__Required work__
From the first line to the last, write out the records below exactly as they appear.

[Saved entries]

--- START ---

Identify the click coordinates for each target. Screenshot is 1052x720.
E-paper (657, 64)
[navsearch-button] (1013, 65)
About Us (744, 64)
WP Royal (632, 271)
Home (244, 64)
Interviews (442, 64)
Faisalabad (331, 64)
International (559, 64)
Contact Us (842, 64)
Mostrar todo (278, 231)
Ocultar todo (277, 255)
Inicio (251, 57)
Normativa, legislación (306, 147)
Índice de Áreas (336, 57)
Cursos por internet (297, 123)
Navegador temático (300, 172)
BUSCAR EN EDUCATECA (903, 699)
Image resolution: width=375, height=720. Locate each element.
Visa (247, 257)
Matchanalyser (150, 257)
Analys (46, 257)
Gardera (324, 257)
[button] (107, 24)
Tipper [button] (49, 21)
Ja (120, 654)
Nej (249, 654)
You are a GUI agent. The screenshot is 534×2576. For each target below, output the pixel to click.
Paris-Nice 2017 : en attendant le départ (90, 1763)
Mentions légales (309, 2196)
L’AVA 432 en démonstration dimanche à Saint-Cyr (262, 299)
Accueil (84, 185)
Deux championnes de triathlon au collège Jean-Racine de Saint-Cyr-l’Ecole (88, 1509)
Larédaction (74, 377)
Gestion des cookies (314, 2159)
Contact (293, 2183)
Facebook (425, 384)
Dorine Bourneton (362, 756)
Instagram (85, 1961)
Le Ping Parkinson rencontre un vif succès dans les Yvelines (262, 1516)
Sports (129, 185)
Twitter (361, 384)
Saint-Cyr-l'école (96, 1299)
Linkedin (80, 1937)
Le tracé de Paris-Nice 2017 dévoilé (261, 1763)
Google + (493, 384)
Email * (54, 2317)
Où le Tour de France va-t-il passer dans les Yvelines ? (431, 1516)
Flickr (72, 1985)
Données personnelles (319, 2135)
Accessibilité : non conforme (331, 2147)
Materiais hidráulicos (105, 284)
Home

--- END ---

__Result of this task__
Identify the click coordinates for each target. Screenshot is 1052x720.
E-paper (657, 64)
[navsearch-button] (1013, 65)
About Us (744, 64)
WP Royal (632, 271)
Home (244, 64)
Interviews (442, 64)
Faisalabad (331, 64)
International (559, 64)
Contact Us (842, 64)
Mostrar todo (278, 231)
Ocultar todo (277, 255)
Inicio (251, 57)
Normativa, legislación (306, 147)
Índice de Áreas (336, 57)
Cursos por internet (297, 123)
Navegador temático (300, 172)
BUSCAR EN EDUCATECA (903, 699)
Image resolution: width=375, height=720. Locate each element.
Visa (247, 257)
Matchanalyser (150, 257)
Analys (46, 257)
Gardera (324, 257)
[button] (107, 24)
Tipper [button] (49, 21)
Ja (120, 654)
Nej (249, 654)
You are a GUI agent. The screenshot is 534×2576. For each target below, output the pixel to click.
Paris-Nice 2017 : en attendant le départ (90, 1763)
Mentions légales (309, 2196)
L’AVA 432 en démonstration dimanche à Saint-Cyr (262, 299)
Accueil (84, 185)
Deux championnes de triathlon au collège Jean-Racine de Saint-Cyr-l’Ecole (88, 1509)
Larédaction (74, 377)
Gestion des cookies (314, 2159)
Contact (293, 2183)
Facebook (425, 384)
Dorine Bourneton (362, 756)
Instagram (85, 1961)
Le Ping Parkinson rencontre un vif succès dans les Yvelines (262, 1516)
Sports (129, 185)
Twitter (361, 384)
Saint-Cyr-l'école (96, 1299)
Linkedin (80, 1937)
Le tracé de Paris-Nice 2017 dévoilé (261, 1763)
Google + (493, 384)
Email * (54, 2317)
Où le Tour de France va-t-il passer dans les Yvelines ? (431, 1516)
Flickr (72, 1985)
Données personnelles (319, 2135)
Accessibilité : non conforme (331, 2147)
Materiais hidráulicos (105, 284)
Home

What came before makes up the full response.